Abstract
Wireless body sensor networks based on ultra-wideband radio have recently received much research attention due to its wide applications in health-care, security, sports and entertainment. Accurate localization is a fundamental problem to realize the development of effective location-aware applications above. In this paper the problem of constrained state estimation for individual localization in wireless body sensor networks is addressed. Priori knowledge about geometry among the on-body nodes as additional constraint is incorporated into the traditional filtering system. The analytical expression of state estimation with linear constraint to exploit the additional information is derived. Furthermore, for nonlinear constraint, first-order and second-order linearizations via Taylor series expansion are proposed to transform the nonlinear constraint to the linear case. Examples between the first-order and second-order nonlinear constrained filters based on interacting multiple model extended kalman filter (IMM-EKF) show that the second-order solution for higher order nonlinearity as present in this paper outperforms the first-order solution, and constrained IMM-EKF obtains superior estimation than IMM-EKF without constraint. Another brownian motion individual localization example also illustrates the effectiveness of constrained nonlinear iterative least square (NILS), which gets better filtering performance than NILS without constraint.
Highlights
In recent years, ultra-wide-band (UWB) technologies have drawn great interest in the wireless community [1]
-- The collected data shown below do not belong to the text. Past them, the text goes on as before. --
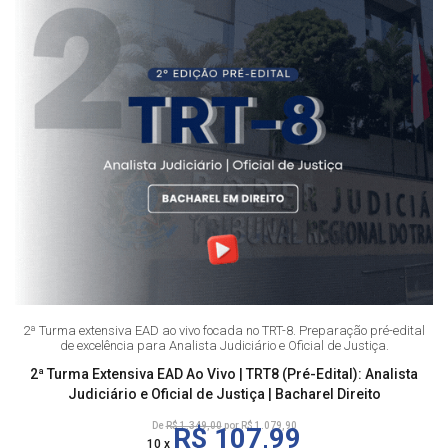
2ª Turma extensiva EAD ao vivo focada no TRT-8. Preparação pré-edital
de excelência para Analista Judiciário e Oficial de Justiça.
2ª Turma Extensiva EAD Ao Vivo | TRT8 (Pré-Edital): Analista
Judiciário e Oficial de Justiça | Bacharel Direito
De
R$ 1.349,00
por R$ 1.079,90
R$ 107,99
10 x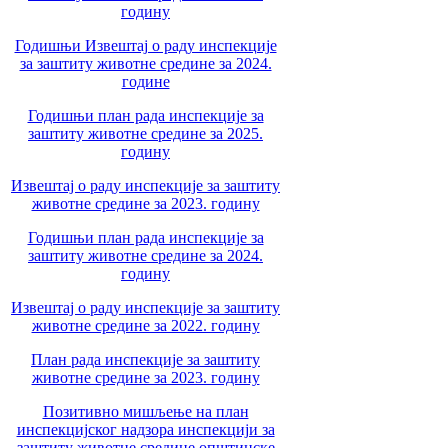
годину
Годишњи Извештај о раду инспекције
за заштиту животне средине за 2024.
године
Годишњи план рада инспекције за
заштиту животне средине за 2025.
годину
Извештај о раду инспекције за заштиту
животне средине за 2023. годину
Годишњи план рада инспекције за
заштиту животне средине за 2024.
годину
Извештај о раду инспекције за заштиту
животне средине за 2022. годину
План рада инспекције за заштиту
животне средине за 2023. годину
Позитивно мишљење на план
инспекцијског надзора инспекцији за
заштиту животне средине општинске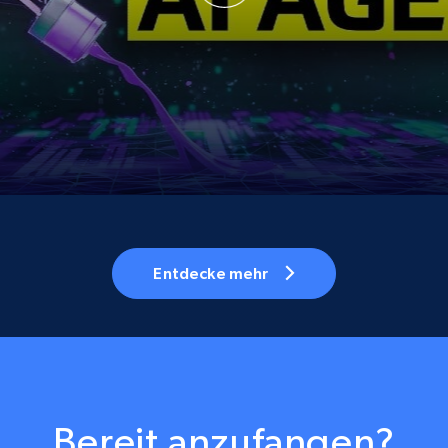
Entdecke mehr
Bereit anzufangen?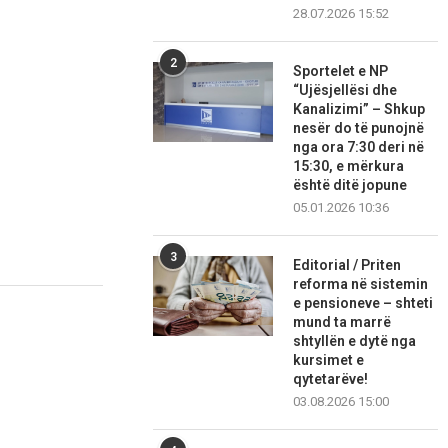
28.07.2026 15:52
2
Sportelet e NP
“Ujësjellësi dhe
Kanalizimi” – Shkup
nesër do të punojnë
nga ora 7:30 deri në
15:30, e mërkura
është ditë jopune
05.01.2026 10:36
3
Editorial / Priten
reforma në sistemin
e pensioneve – shteti
mund ta marrë
shtyllën e dytë nga
kursimet e
qytetarëve!
03.08.2026 15:00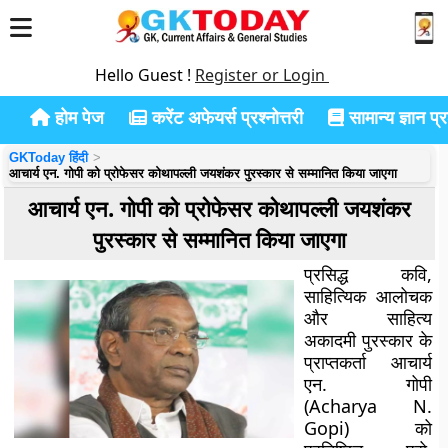
Hello Guest !
Register or Login
होम पेज
करेंट अफेयर्स प्रश्नोत्तरी
सामान्य ज्ञान प्रश
GKToday हिंदी
आचार्य एन. गोपी को प्रोफेसर कोथापल्ली जयशंकर पुरस्कार से सम्मानित किया जाएगा
आचार्य एन. गोपी को प्रोफेसर कोथापल्ली जयशंकर
पुरस्कार से सम्मानित किया जाएगा
प्रसिद्ध कवि,
साहित्यिक आलोचक
और साहित्य
अकादमी पुरस्कार के
प्राप्तकर्ता आचार्य
एन. गोपी
(Acharya N.
Gopi) को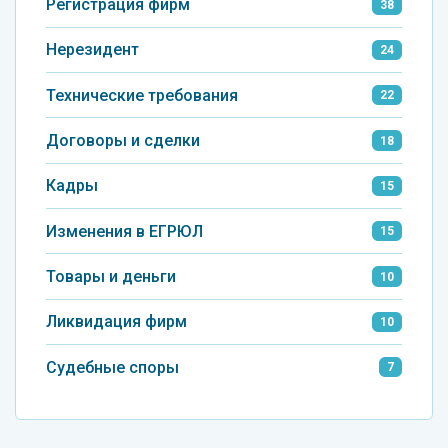
Регистрация фирм
38
Нерезидент
24
Технические требования
22
Договоры и сделки
18
Кадры
15
Изменения в ЕГРЮЛ
15
Товары и деньги
10
Ликвидация фирм
10
Судебные споры
7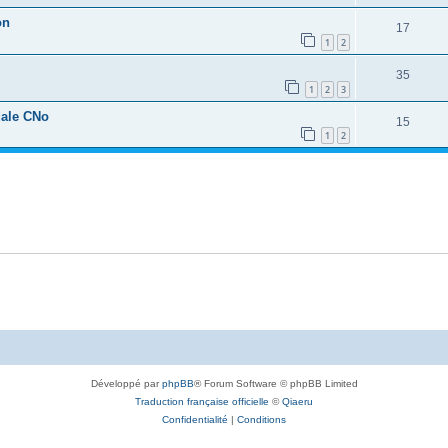
on
17
1
2
35
1
2
3
dale CNo
15
1
2
Développé par
phpBB
® Forum Software © phpBB Limited
Traduction française officielle
©
Qiaeru
Confidentialité
|
Conditions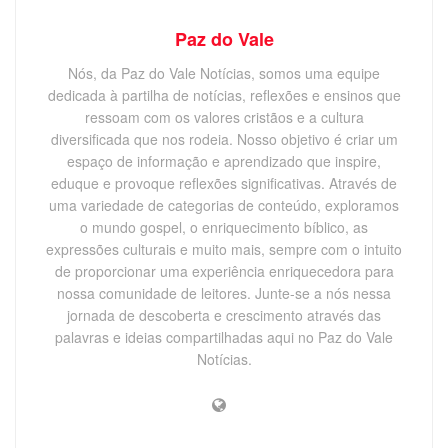
Paz do Vale
Nós, da Paz do Vale Notícias, somos uma equipe
dedicada à partilha de notícias, reflexões e ensinos que
ressoam com os valores cristãos e a cultura
diversificada que nos rodeia. Nosso objetivo é criar um
espaço de informação e aprendizado que inspire,
eduque e provoque reflexões significativas. Através de
uma variedade de categorias de conteúdo, exploramos
o mundo gospel, o enriquecimento bíblico, as
expressões culturais e muito mais, sempre com o intuito
de proporcionar uma experiência enriquecedora para
nossa comunidade de leitores. Junte-se a nós nessa
jornada de descoberta e crescimento através das
palavras e ideias compartilhadas aqui no Paz do Vale
Notícias.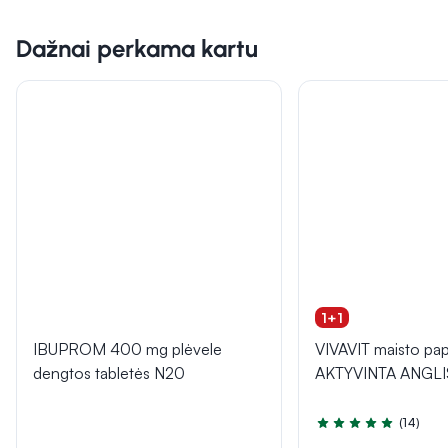
Dažnai perkama kartu
1+1
IBUPROM 400 mg plėvele
VIVAVIT maisto pap
dengtos tabletės N20
AKTYVINTA ANGLIS,
(14)
Įvertinimas 5.0 iš 5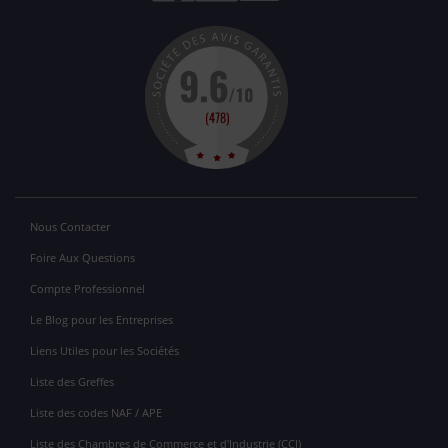
Nous Contacter
Foire Aux Questions
Compte Professionnel
Le Blog pour les Entreprises
Liens Utiles pour les Sociétés
Liste des Greffes
Liste des codes NAF / APE
Liste des Chambres de Commerce et d'Industrie (CCI)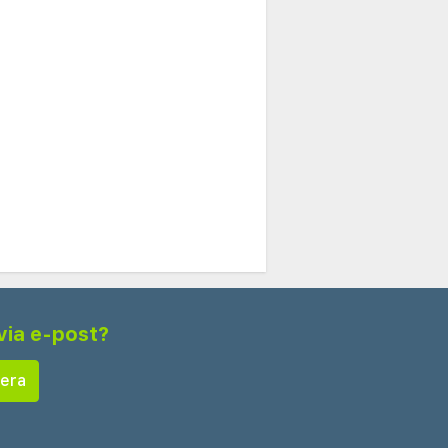
via e-post?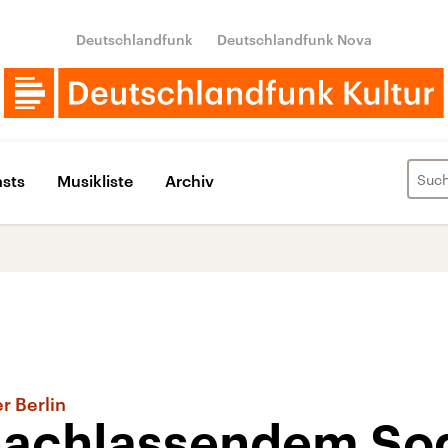
Deutschlandfunk
Deutschlandfunk Nova
sts
Musikliste
Archiv
r Berlin
 nachlassendem So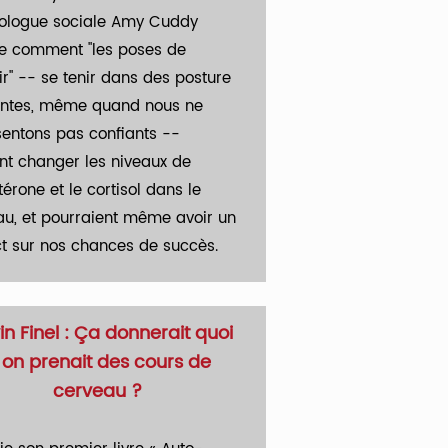
ologue sociale Amy Cuddy
e comment "les poses de
r" -- se tenir dans des posture
antes, même quand nous ne
sentons pas confiants --
nt changer les niveaux de
térone et le cortisol dans le
au, et pourraient même avoir un
t sur nos chances de succès.
n Finel
:
Ça
donnerait quoi
i on prenait des cours de
cerveau ?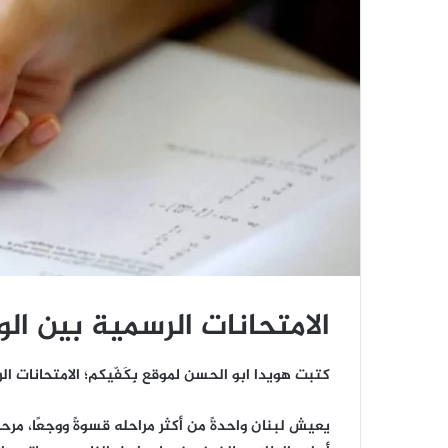
الامتحانات الرسمية بين ال
كتبت هويدا ابو الحسن لموقع بِكَفّيكم؛ الامتحانات ا
يعيش لبنان واحدةً من أكثر مراحله قسوةً ووجعًا، مر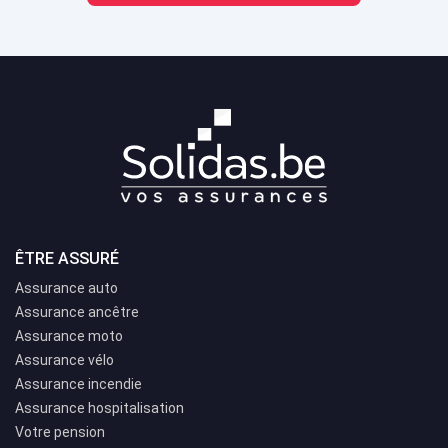
ÊTRE ASSURÉ
Assurance auto
Assurance ancêtre
Assurance moto
Assurance vélo
Assurance incendie
Assurance hospitalisation
Votre pension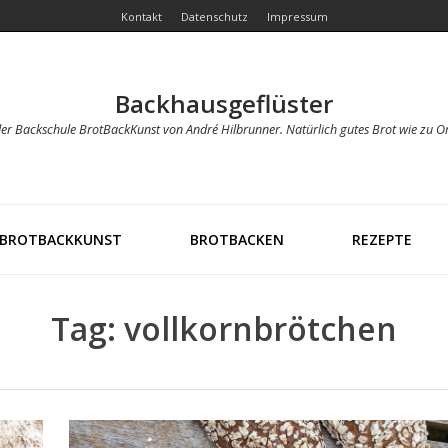
Kontakt
Datenschutz
Impressum
Backhausgeflüster
der Backschule BrotBackKunst von André Hilbrunner. Natürlich gutes Brot wie zu O
BROTBACKKUNST
BROTBACKEN
REZEPTE
Tag: vollkornbrötchen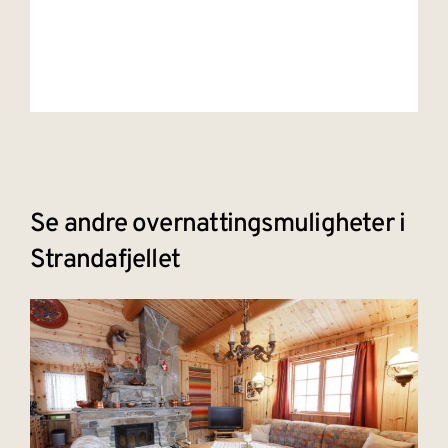
Se andre overnattingsmuligheter i
Strandafjellet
Our contribution is that we propose the constrained interacting multiple model extended kalman filter (IMM-Extended Kalman Filter (EKF)) algorithm for UWB based individual localization, exploit second-order nonlinear state constraints providing better approximation for higher order nonlinearities and demonstrate the effectiveness of the new method on an individual localization example, compared with the unstrained interactive multiple model (IMM)-EKF
In order to solve non-linear tracking problems with behavior pattern of target changing with time, e.g., the measurement metric is based on IR-UWB TOA, interacting multiple model extended Kalman filter (IMM-EKF) is applied in this paper to perform individual localization
Summary
Ultra-wide-band (UWB) technologies have drawn great interest in the wireless community [1]. The major sources of this impairment are multi-path propagation and potential non-line-of-sight conditions To overcome these problems, we investigate the improvement in the positioning accuracy by taking the a priori knowledge about geometry among the on-body nodes into account. From a practical point of view, the prior knowledge of the on-body nodes’ distance can be obtained by letting the user deploy the nodes within a reasonably given area (e.g., drawn on a specific piece of clothes, typically on the torso) This information can be interpreted as additional reference measurements, which improves the localization accuracy in the view of information fusion. In this paper, considering the priori knowledge about geometry among the on-body nodes, a novel constrained state estimation for individual localization is presented.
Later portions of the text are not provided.